▶ _Directions_
Print only the lines running from the line with "Describe the element at coordinates (63, 1837)" to the final line below, both included, exactly as written and without the pictures.

▶ _Supplied records_

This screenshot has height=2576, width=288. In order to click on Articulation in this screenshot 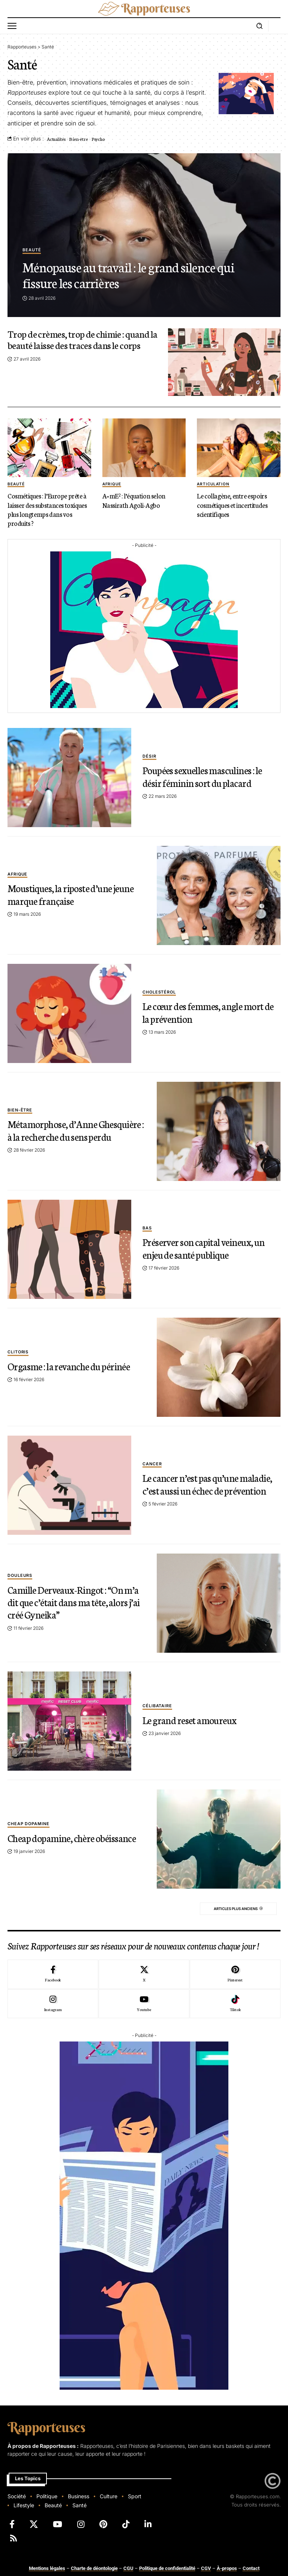, I will do `click(213, 484)`.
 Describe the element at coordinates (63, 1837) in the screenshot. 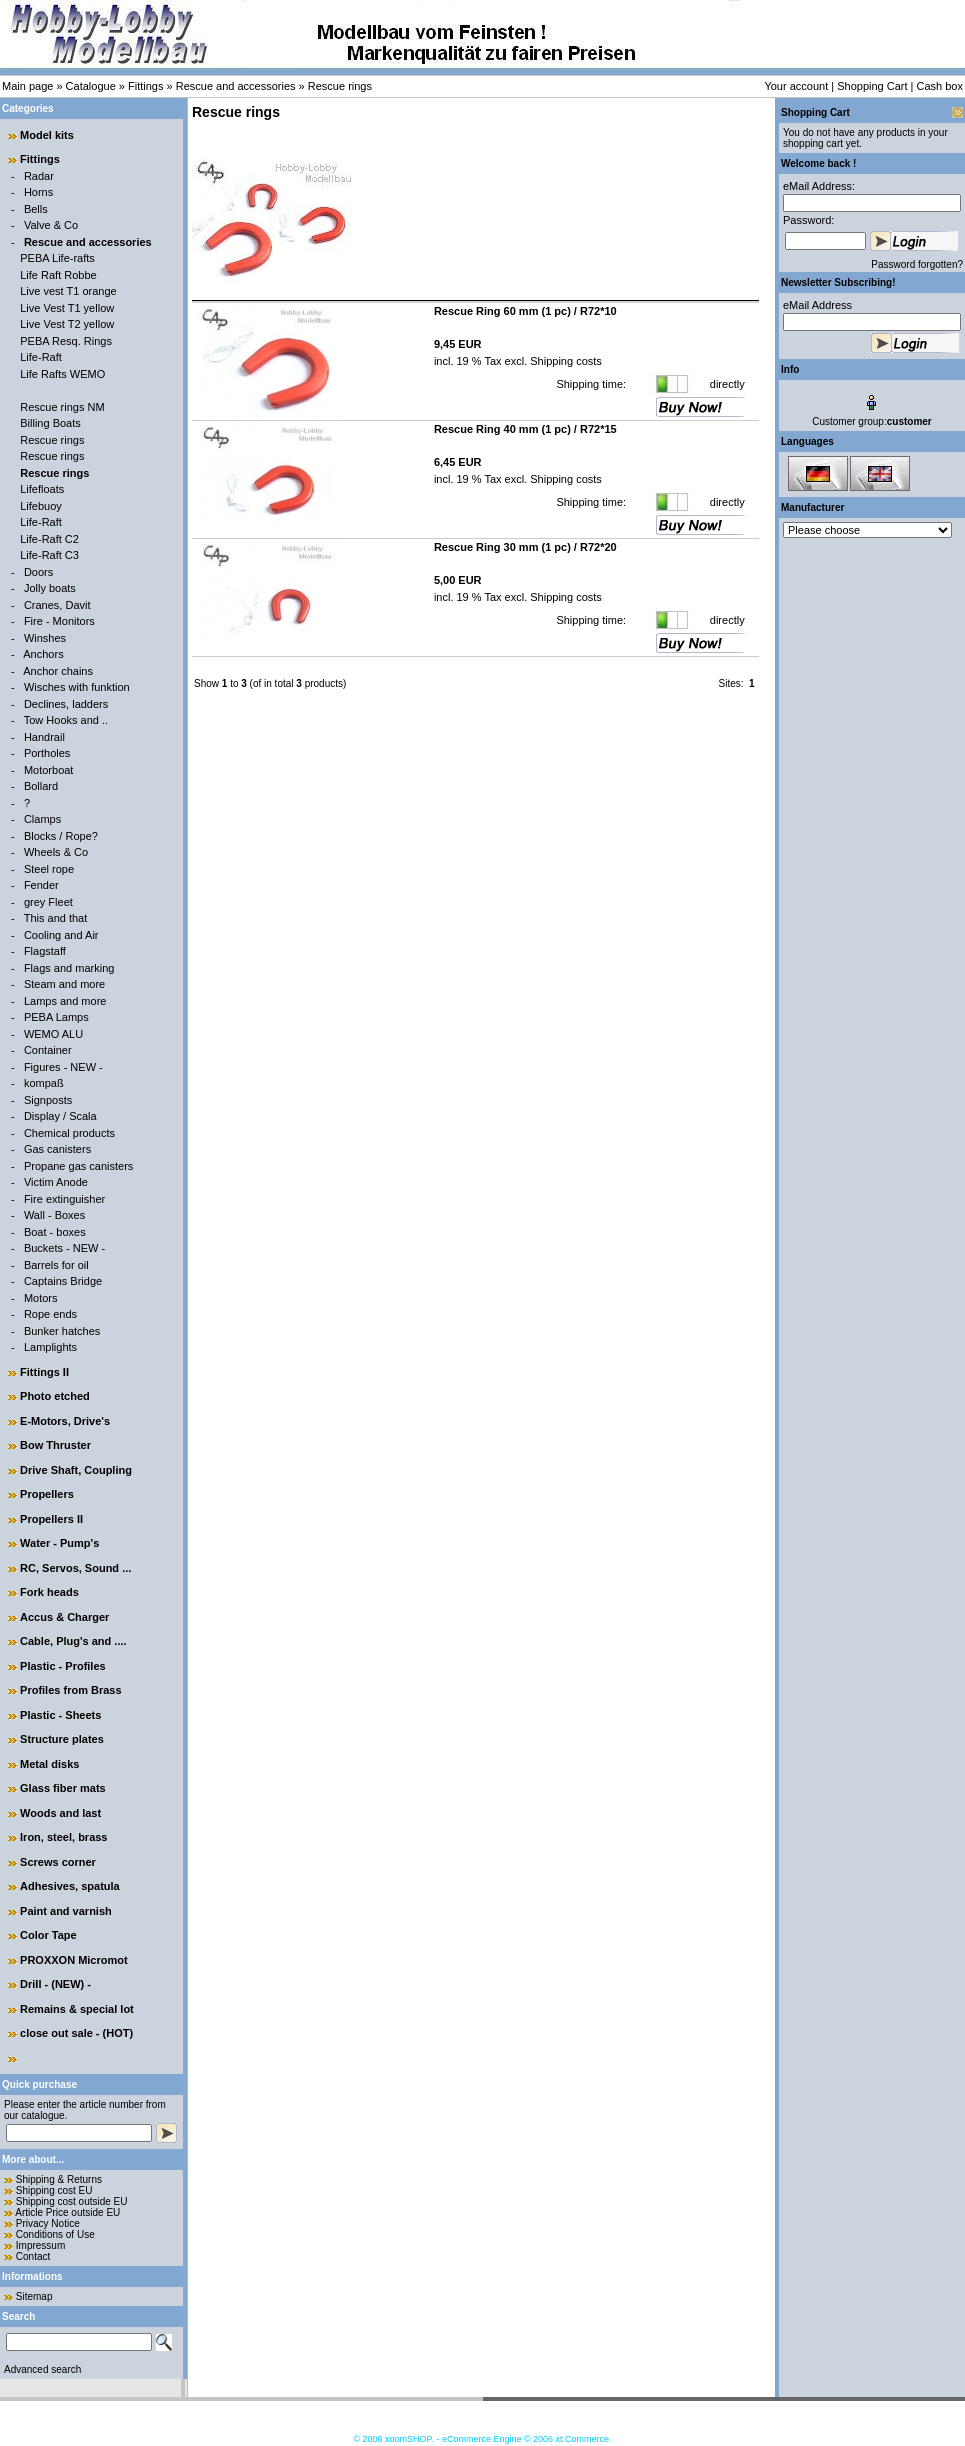

I see `Iron, steel, brass` at that location.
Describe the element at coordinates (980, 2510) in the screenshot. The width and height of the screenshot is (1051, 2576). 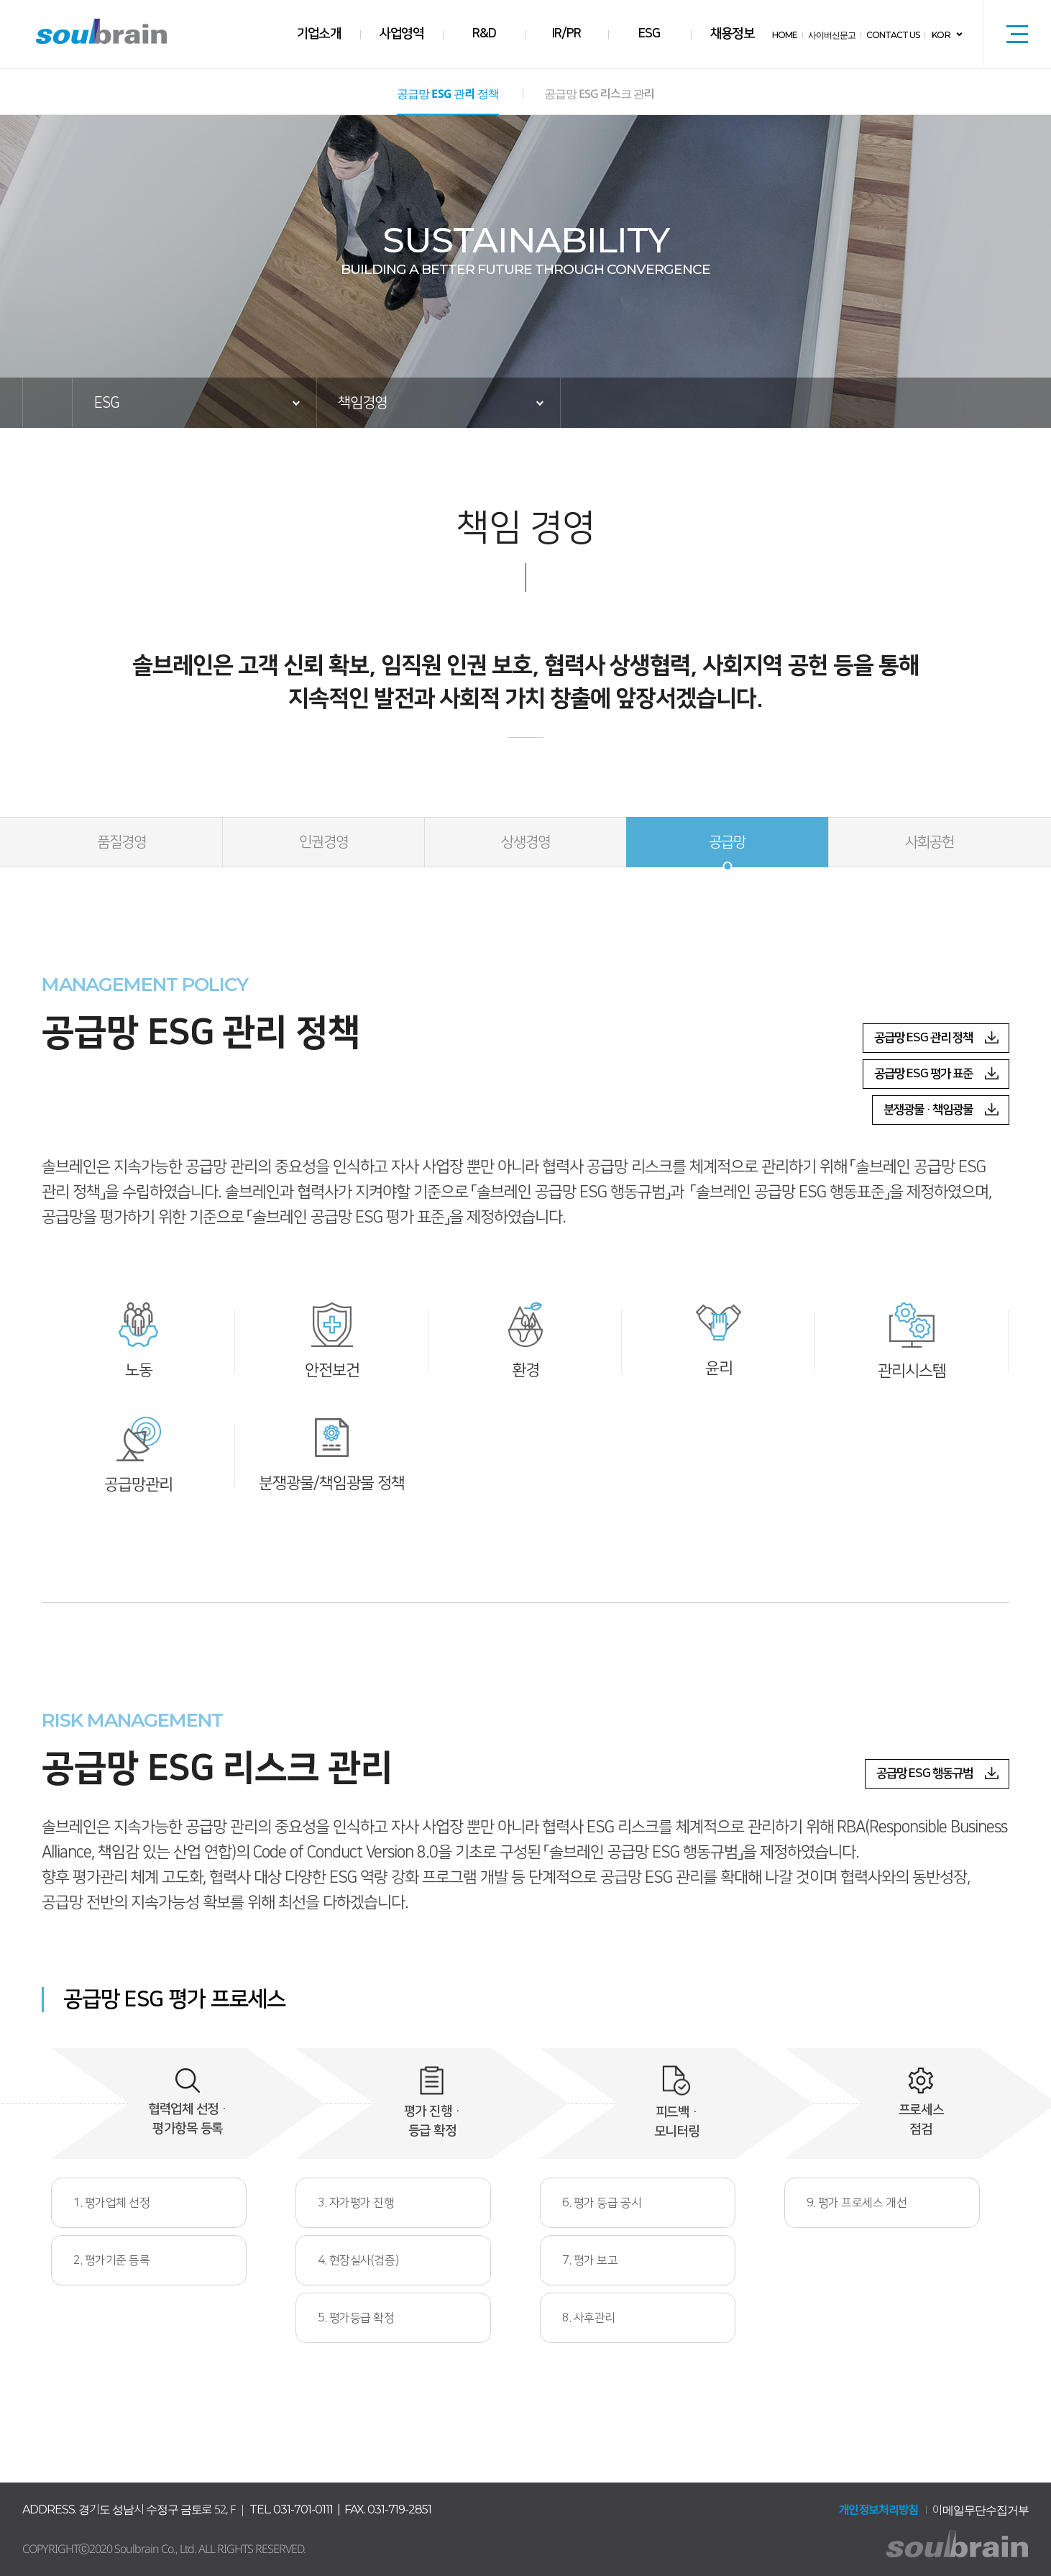
I see `이메일무단수집거부` at that location.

▶ _Exercise response_
 Describe the element at coordinates (63, 1837) in the screenshot. 

I see `Iron, steel, brass` at that location.
Describe the element at coordinates (980, 2510) in the screenshot. The width and height of the screenshot is (1051, 2576). 
I see `이메일무단수집거부` at that location.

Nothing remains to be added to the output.